[Image]: Lockheed Martin - we never forget who we're working for. Home | Contact Us
  
Advanced Search   
 
TEXT LINKS HERE

Home > News > Press Releases > How information systems will 'read' handwriting in the tally of the Census

HOW INFORMATION SYSTEMS WILL 'READ' HANDWRITING IN THE TALLY OF THE CENSUS

15 April 2001

WIDNES, UNITED KINGDOM, May 15--Automated recognition technology will be used to read the handwriting on the millions of Census forms that will pour through the Census processing centre in Widnes, Cheshire.

It should come as no surprise that information technology is an integral part of the processing of the Census. But, how do scanning and recognition systems cope with the great variances in handwriting? Can computer software determine what the respondent meant to write, and do so quickly and reliably enough to capture the volumes of data that will be represented on the forms processed during this year's Census? And, will computers be able to cope with some of the "accidents" that befall Census forms enroute, such as tea stains, torn corners, or pens that leak ink?

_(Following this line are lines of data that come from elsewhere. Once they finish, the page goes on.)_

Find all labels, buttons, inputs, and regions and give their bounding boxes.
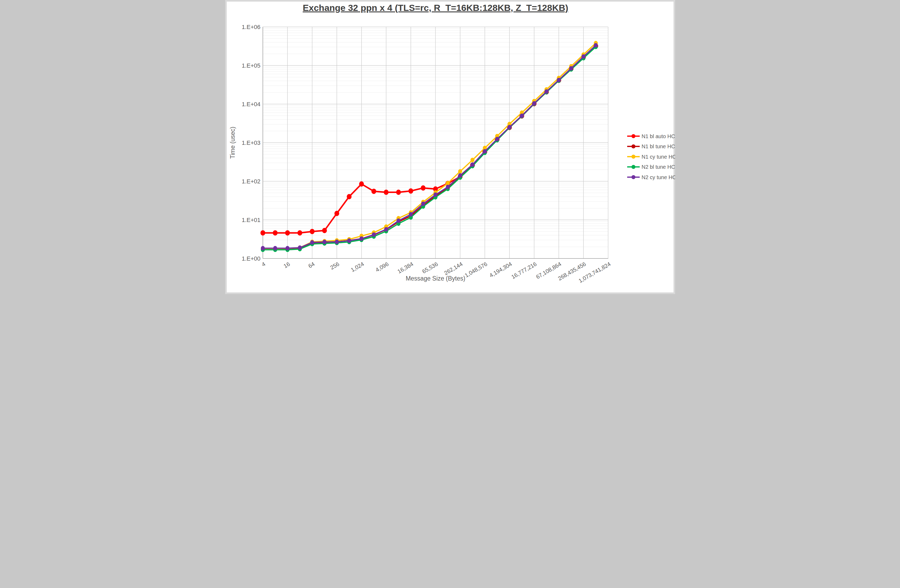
- data-point-marker: [273, 246, 277, 251]
- y-tick-label: 1.E+05: [242, 62, 260, 69]
- data-point-marker: [285, 230, 290, 235]
- data-point-marker: [421, 185, 425, 190]
- data-point-marker: [334, 211, 339, 216]
- data-point-marker: [310, 240, 314, 244]
- data-point-marker: [384, 227, 388, 232]
- exchange-benchmark-chart: 1.E+061.E+051.E+041.E+031.E+021.E+011.E+…: [225, 0, 675, 294]
- data-point-marker: [371, 189, 376, 194]
- data-point-marker: [310, 229, 314, 234]
- data-point-marker: [470, 158, 474, 162]
- legend-marker-swatch: [632, 155, 635, 159]
- legend-marker-swatch: [632, 165, 635, 169]
- legend-label: N1 bl tune HC: [642, 144, 675, 149]
- y-tick-label: 1.E+03: [242, 139, 260, 146]
- data-point-marker: [286, 246, 289, 251]
- data-point-marker: [520, 113, 524, 118]
- legend-marker-swatch: [632, 134, 635, 138]
- chart-container: 1.E+061.E+051.E+041.E+031.E+021.E+011.E+…: [225, 0, 675, 294]
- data-point-marker: [458, 169, 462, 174]
- y-axis-title: Time (usec): [229, 127, 236, 159]
- data-point-marker: [384, 190, 388, 195]
- data-point-marker: [557, 78, 560, 82]
- data-point-marker: [359, 181, 364, 187]
- data-point-marker: [458, 173, 462, 178]
- data-point-marker: [495, 137, 499, 141]
- data-point-marker: [396, 218, 400, 223]
- legend-label: N1 bl auto HC: [642, 133, 675, 139]
- data-point-marker: [261, 246, 265, 251]
- legend-label: N2 cy tune HC: [642, 174, 675, 180]
- data-point-marker: [581, 54, 585, 59]
- data-point-marker: [347, 238, 351, 243]
- data-point-marker: [594, 43, 597, 48]
- data-point-marker: [273, 230, 277, 235]
- data-point-marker: [569, 66, 573, 71]
- chart-title: Exchange 32 ppn x 4 (TLS=rc, R_T=16KB:12…: [303, 3, 568, 13]
- y-tick-label: 1.E+00: [242, 255, 260, 262]
- data-point-marker: [323, 240, 326, 244]
- y-tick-label: 1.E+04: [242, 101, 260, 108]
- legend-marker-swatch: [632, 144, 635, 149]
- data-point-marker: [260, 230, 265, 235]
- x-axis-title: Message Size (Bytes): [405, 275, 465, 282]
- data-point-marker: [372, 232, 376, 237]
- data-point-marker: [335, 240, 338, 244]
- y-tick-label: 1.E+06: [242, 24, 260, 30]
- legend-label: N2 bl tune HC: [642, 164, 675, 170]
- data-point-marker: [298, 245, 302, 250]
- legend-label: N1 cy tune HC: [642, 154, 675, 160]
- data-point-marker: [409, 212, 413, 217]
- data-point-marker: [544, 90, 548, 94]
- data-point-marker: [322, 228, 327, 233]
- data-point-marker: [297, 230, 302, 235]
- data-point-marker: [433, 192, 438, 197]
- data-point-marker: [507, 125, 511, 129]
- data-point-marker: [470, 162, 474, 167]
- data-point-marker: [396, 190, 401, 195]
- data-point-marker: [408, 189, 413, 194]
- legend-marker-swatch: [632, 175, 635, 179]
- data-point-marker: [347, 194, 351, 200]
- y-tick-label: 1.E+01: [242, 217, 260, 223]
- data-point-marker: [421, 201, 425, 206]
- y-tick-label: 1.E+02: [242, 178, 260, 185]
- data-point-marker: [359, 236, 363, 241]
- data-point-marker: [483, 149, 487, 153]
- data-point-marker: [446, 185, 450, 189]
- data-point-marker: [532, 101, 536, 106]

Lockheed Martin systems engineers, who worked with the U.K. Census offices to develop a Data Capture and Coding System (DCCS) to process the 2001 Census, report that not only will the system handle the huge variances in handwriting--but that it will do so more accurately and with greater confidence levels than any previous system.

Able to handle all kinds of handwriting
"The systems we've developed will be able to deal with all kinds of handwriting types," says Fred Highland, systems architect who led the systems design for Lockheed Martin Mission Systems. "We have tested it exhaustively and validated the results in dry runs and we know that it is fully capable of handling as large an image recognition project as this." Highland notes that the technology was also used successfully to handle the data capture of some 147 million forms in the United States Census last year.

Tom Roe, service director for ICL's Census 2001 project said: "As part of this prestigious national contract, ICL has filled over 1,000 jobs in the north-west of England which will play an important role in the accurate conversion and processing of the 33 million Census forms from May until March next year when the project is due for completion. To achieve this, ICL is training these employees to utilise the handwriting recognition technology which is contributing to the speed and efficiency of this first Census of the new millennium."

How does it all work? DCCS supports the entire Census processing from check-in of returned forms to the point where the final captured data is forwarded to Census analysts. It is the scanning and recognition activity, though, that is at the heart of the operation. Forms will be scanned after a check-in process to remove them from boxes and remove all staples. This is akin to taking a computer "photo" of the information. The scanning digitises all the data entered on the form, including the handwriting.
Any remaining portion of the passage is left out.